物語のはじめでは、黄金のようにきれいで新種の昆虫かもしれないというように、その存在は特別なものとして扱われています。また、黄金虫の絵を紙に書いて見せたら、髑髏みたいだといわれてムッとしてその紙を燃やそうとした話や、その黄金虫が元で主人公が病気になってしまったと家人が考えてしまうといった逸話が語られたりと、その黄金虫を軸に物語が進んでいきます。
その後、三人で山の中に探検にいくという展開をむかえますが、それまでキーアイテムで特別な存在として物語の中心にいたはずのこの黄金虫ですが、いつの間にかキーアイテムとしての存在でなくなっており、別のものがキーアイテムとなっていきます。それだけではなくその黄金虫は単なるアイテムとして使われる道具になってしまいます。
この小説で一番の読みどころだと私が思うのは、キーアイテムが黄金虫から本当のキーアイテムにかわっていくところで、その真のアイテムに話の中心が移行していくと物語の様相もガラリと変わっていくことになります。すっかりミステリー小説の顔つきに変わっていきます。また最後もこれはどう解釈すればいいのかという気になります。そのときの人はどうなったのか、それでは今回はどうなるのかと考えるとヒヤッとしてしまいます。
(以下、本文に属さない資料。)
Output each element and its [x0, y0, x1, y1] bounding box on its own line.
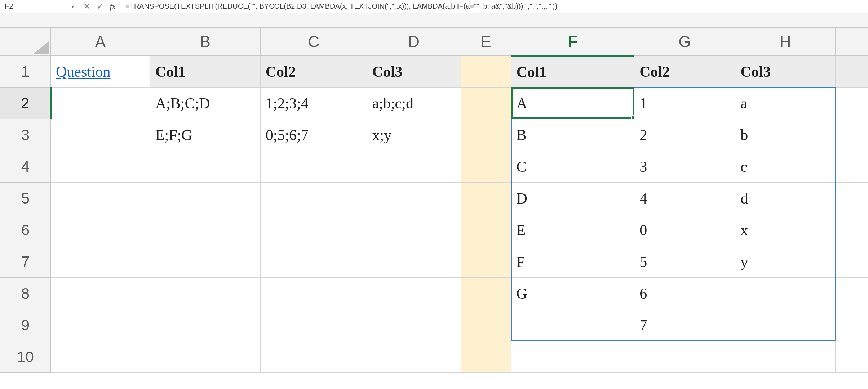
- cell-C2[interactable]: 1;2;3;4: [260, 88, 367, 119]
- cell-I3[interactable]: [835, 119, 868, 151]
- cell-H3[interactable]: b: [735, 119, 836, 151]
- cell-D7[interactable]: [367, 246, 461, 278]
- fx-icon[interactable]: fx: [110, 2, 116, 11]
- cell-F2[interactable]: A: [511, 88, 634, 119]
- cell-E9[interactable]: [461, 309, 511, 341]
- cell-F6[interactable]: E: [511, 214, 634, 246]
- col-header-A[interactable]: A: [50, 28, 150, 56]
- row-header-7[interactable]: 7: [0, 246, 51, 278]
- cell-I9[interactable]: [835, 309, 868, 341]
- cell-B6[interactable]: [150, 214, 260, 246]
- cell-E10[interactable]: [461, 341, 511, 373]
- cell-G9[interactable]: 7: [634, 309, 735, 341]
- select-all-corner[interactable]: [0, 28, 51, 56]
- cell-H5[interactable]: d: [735, 183, 836, 214]
- cell-E4[interactable]: [461, 151, 511, 183]
- accept-icon[interactable]: ✓: [97, 1, 104, 12]
- cell-B5[interactable]: [150, 183, 260, 214]
- cell-E6[interactable]: [461, 214, 511, 246]
- cell-F5[interactable]: D: [511, 183, 634, 214]
- cell-I2[interactable]: [835, 88, 868, 119]
- cell-H6[interactable]: x: [735, 214, 836, 246]
- cell-B9[interactable]: [150, 309, 260, 341]
- spreadsheet-grid[interactable]: A B C D E F G H 1 Question Col1 Col2 Col…: [0, 27, 868, 373]
- cell-C4[interactable]: [260, 151, 367, 183]
- cell-I5[interactable]: [835, 183, 868, 214]
- cell-B2[interactable]: A;B;C;D: [150, 88, 260, 119]
- cell-C8[interactable]: [260, 278, 367, 309]
- cell-B7[interactable]: [150, 246, 260, 278]
- cell-C9[interactable]: [260, 309, 367, 341]
- cell-B3[interactable]: E;F;G: [150, 119, 260, 151]
- formula-input[interactable]: =TRANSPOSE(TEXTSPLIT(REDUCE("", BYCOL(B2…: [121, 0, 868, 13]
- cell-I1[interactable]: [835, 56, 868, 88]
- cell-H8[interactable]: [735, 278, 836, 309]
- cell-G6[interactable]: 0: [634, 214, 735, 246]
- cell-H4[interactable]: c: [735, 151, 836, 183]
- cell-A3[interactable]: [50, 119, 150, 151]
- cell-G5[interactable]: 4: [634, 183, 735, 214]
- cell-G7[interactable]: 5: [634, 246, 735, 278]
- cell-E8[interactable]: [461, 278, 511, 309]
- cell-C10[interactable]: [260, 341, 367, 373]
- cell-F9[interactable]: [511, 309, 634, 341]
- col-header-C[interactable]: C: [260, 28, 367, 56]
- cell-D6[interactable]: [367, 214, 461, 246]
- cell-C6[interactable]: [260, 214, 367, 246]
- cell-F10[interactable]: [511, 341, 634, 373]
- cell-G2[interactable]: 1: [634, 88, 735, 119]
- cell-I7[interactable]: [835, 246, 868, 278]
- row-header-8[interactable]: 8: [0, 278, 51, 309]
- col-header-G[interactable]: G: [634, 28, 735, 56]
- cell-C7[interactable]: [260, 246, 367, 278]
- cell-E2[interactable]: [461, 88, 511, 119]
- cell-D1[interactable]: Col3: [367, 56, 461, 88]
- cell-B1[interactable]: Col1: [150, 56, 260, 88]
- cell-G10[interactable]: [634, 341, 735, 373]
- cell-B10[interactable]: [150, 341, 260, 373]
- row-header-4[interactable]: 4: [0, 151, 51, 183]
- cell-A10[interactable]: [50, 341, 150, 373]
- cell-I4[interactable]: [835, 151, 868, 183]
- row-header-10[interactable]: 10: [0, 341, 51, 373]
- cell-C3[interactable]: 0;5;6;7: [260, 119, 367, 151]
- cell-H9[interactable]: [735, 309, 836, 341]
- cell-D4[interactable]: [367, 151, 461, 183]
- name-box-chevron-down-icon[interactable]: ▾: [71, 4, 74, 9]
- col-header-H[interactable]: H: [735, 28, 836, 56]
- cell-F7[interactable]: F: [511, 246, 634, 278]
- row-header-5[interactable]: 5: [0, 183, 51, 214]
- row-header-1[interactable]: 1: [0, 56, 51, 88]
- cell-B4[interactable]: [150, 151, 260, 183]
- cell-A1[interactable]: Question: [50, 56, 150, 88]
- cell-D10[interactable]: [367, 341, 461, 373]
- row-header-9[interactable]: 9: [0, 309, 51, 341]
- cell-D5[interactable]: [367, 183, 461, 214]
- cell-A7[interactable]: [50, 246, 150, 278]
- cell-C1[interactable]: Col2: [260, 56, 367, 88]
- cell-H10[interactable]: [735, 341, 836, 373]
- cell-H2[interactable]: a: [735, 88, 836, 119]
- cell-D3[interactable]: x;y: [367, 119, 461, 151]
- cell-F1[interactable]: Col1: [511, 56, 634, 88]
- cell-G8[interactable]: 6: [634, 278, 735, 309]
- cell-G3[interactable]: 2: [634, 119, 735, 151]
- cell-A6[interactable]: [50, 214, 150, 246]
- cell-H1[interactable]: Col3: [735, 56, 836, 88]
- cell-E3[interactable]: [461, 119, 511, 151]
- cell-I6[interactable]: [835, 214, 868, 246]
- cell-I10[interactable]: [835, 341, 868, 373]
- cell-E5[interactable]: [461, 183, 511, 214]
- cell-F4[interactable]: C: [511, 151, 634, 183]
- cell-A9[interactable]: [50, 309, 150, 341]
- cell-D9[interactable]: [367, 309, 461, 341]
- cell-E7[interactable]: [461, 246, 511, 278]
- cell-D2[interactable]: a;b;c;d: [367, 88, 461, 119]
- cell-F3[interactable]: B: [511, 119, 634, 151]
- col-header-E[interactable]: E: [461, 28, 511, 56]
- row-header-6[interactable]: 6: [0, 214, 51, 246]
- cell-G1[interactable]: Col2: [634, 56, 735, 88]
- cell-C5[interactable]: [260, 183, 367, 214]
- cell-H7[interactable]: y: [735, 246, 836, 278]
- col-header-D[interactable]: D: [367, 28, 461, 56]
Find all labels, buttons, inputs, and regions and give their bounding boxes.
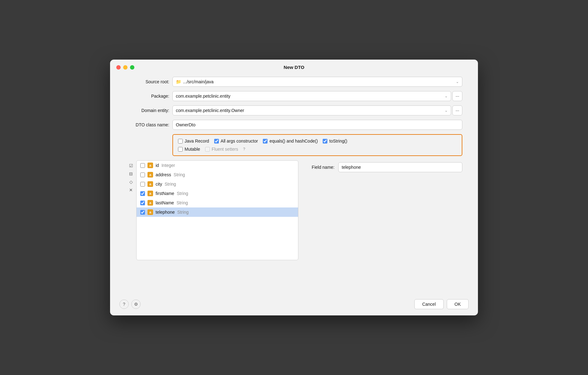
- field-icon-id: a: [147, 163, 153, 168]
- options-row-1: Java Record All args constructor equals(…: [178, 139, 457, 144]
- field-detail-name-row: Field name:: [303, 162, 462, 172]
- folder-icon: 📁: [176, 79, 181, 84]
- field-type-lastname: String: [176, 200, 188, 205]
- package-chevron-icon: ⌄: [445, 94, 448, 98]
- field-row-telephone[interactable]: a telephone String: [137, 207, 298, 217]
- package-row: Package: com.example.petclinic.entity ⌄ …: [126, 91, 462, 101]
- equals-hashcode-checkbox[interactable]: [263, 139, 267, 144]
- move-up-icon[interactable]: ◇: [128, 178, 134, 185]
- field-row-id[interactable]: a id Integer: [137, 161, 298, 170]
- package-label: Package:: [126, 94, 169, 99]
- fluent-setters-option[interactable]: Fluent setters: [205, 147, 238, 152]
- select-all-icon[interactable]: ☑: [128, 162, 134, 169]
- java-record-option[interactable]: Java Record: [178, 139, 209, 144]
- all-args-constructor-option[interactable]: All args constructor: [214, 139, 258, 144]
- dialog-title: New DTO: [284, 65, 304, 70]
- equals-hashcode-option[interactable]: equals() and hashCode(): [263, 139, 318, 144]
- mutable-option[interactable]: Mutable: [178, 147, 200, 152]
- fields-list: a id Integer a address String a: [136, 160, 298, 260]
- help-button[interactable]: ?: [119, 300, 129, 309]
- field-name-telephone: telephone: [156, 210, 175, 215]
- field-name-detail-input[interactable]: [338, 162, 462, 172]
- dialog-footer: ? ⚙ Cancel OK: [110, 295, 478, 315]
- domain-entity-select[interactable]: com.example.petclinic.entity.Owner ⌄: [172, 105, 451, 115]
- mutable-checkbox[interactable]: [178, 147, 183, 152]
- fields-toolbar: ☑ ⊟ ◇ ✕: [126, 160, 136, 260]
- chevron-down-icon: ⌄: [456, 80, 459, 84]
- dialog-content: Source root: 📁 .../src/main/java ⌄ Packa…: [110, 74, 478, 295]
- to-string-checkbox[interactable]: [323, 139, 327, 144]
- field-detail-panel: Field name:: [303, 160, 462, 177]
- all-args-constructor-checkbox[interactable]: [214, 139, 219, 144]
- package-input-wrap: com.example.petclinic.entity ⌄ ···: [172, 91, 462, 101]
- options-row-2: Mutable Fluent setters ?: [178, 147, 457, 152]
- source-root-input-wrap: 📁 .../src/main/java ⌄: [172, 77, 462, 87]
- field-checkbox-id[interactable]: [140, 163, 145, 168]
- field-checkbox-city[interactable]: [140, 182, 145, 187]
- field-name-address: address: [156, 172, 171, 177]
- java-record-label: Java Record: [185, 139, 209, 144]
- source-root-label: Source root:: [126, 79, 169, 84]
- dto-class-name-row: DTO class name:: [126, 120, 462, 130]
- all-args-constructor-label: All args constructor: [221, 139, 258, 144]
- field-icon-telephone: a: [147, 209, 153, 215]
- fluent-setters-label: Fluent setters: [212, 147, 238, 152]
- source-root-select[interactable]: 📁 .../src/main/java ⌄: [172, 77, 462, 87]
- field-checkbox-firstname[interactable]: [140, 191, 145, 196]
- traffic-lights: [116, 65, 134, 70]
- field-type-telephone: String: [177, 210, 189, 215]
- title-bar: New DTO: [110, 60, 478, 74]
- field-type-city: String: [165, 182, 176, 187]
- field-checkbox-address[interactable]: [140, 173, 145, 177]
- field-type-id: Integer: [161, 163, 175, 168]
- cancel-button[interactable]: Cancel: [414, 299, 444, 309]
- to-string-label: toString(): [329, 139, 347, 144]
- field-row-city[interactable]: a city String: [137, 179, 298, 189]
- field-row-firstname[interactable]: a firstName String: [137, 189, 298, 198]
- settings-button[interactable]: ⚙: [131, 300, 141, 309]
- close-button[interactable]: [116, 65, 121, 70]
- move-down-icon[interactable]: ✕: [128, 187, 134, 193]
- dto-class-name-input-wrap: [172, 120, 462, 130]
- fields-section: ☑ ⊟ ◇ ✕ a id Integer: [126, 160, 462, 289]
- field-icon-lastname: a: [147, 200, 153, 206]
- field-icon-firstname: a: [147, 191, 153, 196]
- deselect-icon[interactable]: ⊟: [128, 170, 134, 177]
- field-name-firstname: firstName: [156, 191, 174, 196]
- source-root-value: .../src/main/java: [183, 79, 214, 84]
- fluent-setters-checkbox[interactable]: [205, 147, 210, 152]
- minimize-button[interactable]: [123, 65, 128, 70]
- new-dto-dialog: New DTO Source root: 📁 .../src/main/java…: [110, 60, 478, 315]
- dto-class-name-label: DTO class name:: [126, 122, 169, 127]
- toolbar-and-list: ☑ ⊟ ◇ ✕ a id Integer: [126, 160, 298, 260]
- field-name-detail-label: Field name:: [303, 165, 335, 170]
- package-browse-button[interactable]: ···: [452, 91, 462, 101]
- options-box: Java Record All args constructor equals(…: [172, 134, 462, 156]
- field-type-firstname: String: [177, 191, 188, 196]
- package-select[interactable]: com.example.petclinic.entity ⌄: [172, 91, 451, 101]
- mutable-label: Mutable: [185, 147, 200, 152]
- maximize-button[interactable]: [130, 65, 134, 70]
- field-row-address[interactable]: a address String: [137, 170, 298, 179]
- domain-entity-label: Domain entity:: [126, 108, 169, 113]
- field-row-lastname[interactable]: a lastName String: [137, 198, 298, 207]
- to-string-option[interactable]: toString(): [323, 139, 347, 144]
- field-type-address: String: [174, 172, 185, 177]
- ok-button[interactable]: OK: [447, 299, 469, 309]
- footer-right: Cancel OK: [414, 299, 469, 309]
- package-value: com.example.petclinic.entity: [176, 94, 230, 99]
- footer-left: ? ⚙: [119, 300, 141, 309]
- domain-entity-row: Domain entity: com.example.petclinic.ent…: [126, 105, 462, 115]
- field-checkbox-telephone[interactable]: [140, 210, 145, 215]
- domain-entity-browse-button[interactable]: ···: [452, 105, 462, 115]
- dto-class-name-input[interactable]: [172, 120, 462, 130]
- domain-entity-chevron-icon: ⌄: [445, 108, 448, 113]
- domain-entity-input-wrap: com.example.petclinic.entity.Owner ⌄ ···: [172, 105, 462, 115]
- field-icon-city: a: [147, 181, 153, 187]
- domain-entity-value: com.example.petclinic.entity.Owner: [176, 108, 244, 113]
- field-icon-address: a: [147, 172, 153, 178]
- source-root-row: Source root: 📁 .../src/main/java ⌄: [126, 77, 462, 87]
- fluent-setters-help-icon[interactable]: ?: [243, 147, 245, 151]
- field-checkbox-lastname[interactable]: [140, 201, 145, 205]
- java-record-checkbox[interactable]: [178, 139, 183, 144]
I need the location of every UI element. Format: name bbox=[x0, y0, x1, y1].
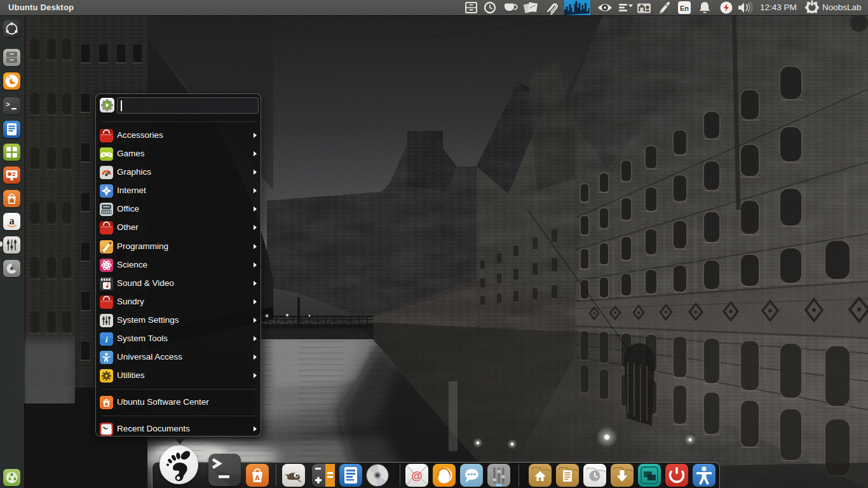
svg-text:@: @ bbox=[411, 470, 423, 482]
svg-text:a: a bbox=[10, 215, 15, 226]
svg-text:i: i bbox=[105, 335, 108, 344]
svg-text:>: > bbox=[6, 101, 10, 109]
svg-text:A: A bbox=[255, 474, 260, 482]
svg-text:En: En bbox=[680, 4, 689, 12]
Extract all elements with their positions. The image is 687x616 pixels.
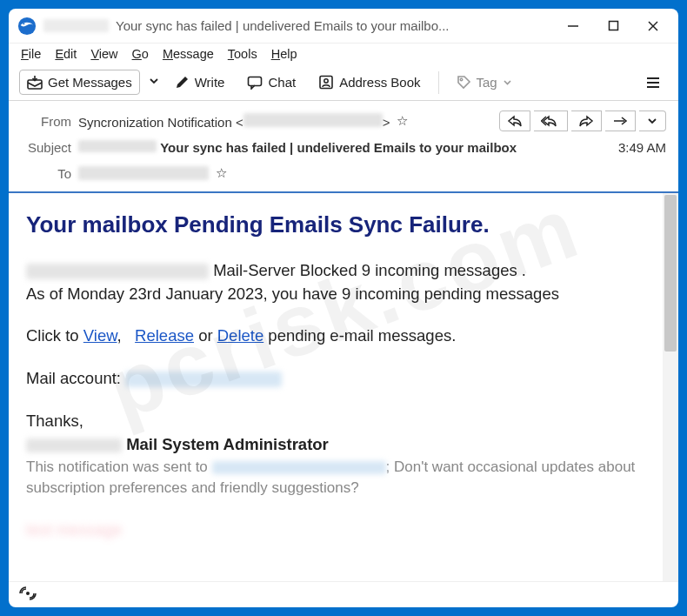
body-line2: As of Monday 23rd January 2023, you have… [26,283,645,306]
admin-line: Mail System Administrator [26,433,645,457]
from-value: Syncronization Notification <> [78,113,390,130]
app-menu-button[interactable] [638,71,668,94]
svg-point-15 [26,592,30,595]
message-body-wrap: Your mailbox Pending Emails Sync Failure… [9,193,678,581]
toolbar: Get Messages Write Chat Address Book [9,64,678,101]
message-body: Your mailbox Pending Emails Sync Failure… [9,193,663,581]
get-messages-dropdown[interactable] [149,76,159,89]
message-time: 3:49 AM [618,140,666,155]
from-label: From [21,114,71,129]
menu-go[interactable]: Go [132,47,149,61]
body-heading: Your mailbox Pending Emails Sync Failure… [26,209,645,242]
redirect-button[interactable] [605,110,636,131]
titlebar: Your sync has failed | undelivered Email… [9,9,678,44]
menu-view[interactable]: View [90,47,117,61]
message-actions [499,110,666,131]
hamburger-icon [645,76,661,90]
activity-icon [19,586,37,604]
tag-icon [457,75,471,90]
menubar: File Edit View Go Message Tools Help [9,44,678,64]
test-message-line: test message [26,519,645,542]
tag-button[interactable]: Tag [450,70,519,94]
thanks-line: Thanks, [26,410,645,433]
chat-bubble-icon [247,76,263,90]
thunderbird-icon [17,17,37,36]
get-messages-button[interactable]: Get Messages [19,70,140,95]
menu-help[interactable]: Help [271,47,297,61]
reply-all-button[interactable] [534,110,568,131]
chat-label: Chat [268,75,296,90]
window-title: Your sync has failed | undelivered Email… [116,18,553,33]
notification-line: This notification was sent to ; Don't wa… [26,457,645,499]
tag-label: Tag [477,75,497,90]
statusbar [9,581,678,607]
write-label: Write [195,75,225,90]
more-actions-button[interactable] [639,110,666,131]
body-line1: Mail-Server Blocked 9 incoming messages … [26,259,645,283]
menu-file[interactable]: File [21,47,41,61]
get-messages-label: Get Messages [48,75,132,90]
delete-link[interactable]: Delete [217,326,263,345]
release-link[interactable]: Release [135,326,194,345]
reply-button[interactable] [499,110,530,131]
address-book-label: Address Book [339,75,420,90]
close-button[interactable] [633,10,673,43]
inbox-download-icon [27,76,43,90]
svg-point-9 [324,79,328,83]
star-icon[interactable]: ☆ [397,113,408,129]
menu-edit[interactable]: Edit [55,47,77,61]
chat-button[interactable]: Chat [240,70,303,94]
scrollbar-thumb[interactable] [664,195,677,352]
svg-rect-3 [609,22,617,30]
titlebar-redacted [43,19,109,32]
subject-label: Subject [21,140,71,155]
svg-point-10 [460,78,463,81]
maximize-button[interactable] [593,10,633,43]
menu-tools[interactable]: Tools [228,47,257,61]
view-link[interactable]: View [83,326,117,345]
mail-account-line: Mail account: [26,367,645,391]
to-label: To [21,166,71,181]
svg-point-0 [18,17,36,34]
subject-value: Your sync has failed | undelivered Email… [78,140,517,155]
pencil-icon [175,75,190,90]
svg-point-1 [23,23,24,24]
address-book-icon [318,75,334,90]
write-button[interactable]: Write [168,70,232,94]
body-links-line: Click to View, Release or Delete pending… [26,325,645,348]
address-book-button[interactable]: Address Book [311,70,427,94]
chevron-down-icon [503,77,512,87]
app-window: Your sync has failed | undelivered Email… [9,9,678,607]
forward-button[interactable] [571,110,602,131]
star-icon[interactable]: ☆ [216,165,227,181]
minimize-button[interactable] [553,10,593,43]
message-headers: From Syncronization Notification <> ☆ [9,101,678,193]
toolbar-separator [438,71,439,94]
scrollbar-track[interactable] [663,193,678,581]
menu-message[interactable]: Message [163,47,214,61]
to-redacted [78,166,209,180]
svg-rect-7 [249,77,262,85]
現代のミステリーほど複雑ではありませんし、今となってはベーシックな謎解きではありますが、だからこそ、基本的ミステリーの一つのパターンの土台になっているのではないでしょうか。ポーは好きな作家ですので他の作品も読んでいこうと思います。人それぞれ気になったところは違うかもしれませんが、読みどころが色々あるのもまた小説の楽しめるところではないでしょうか。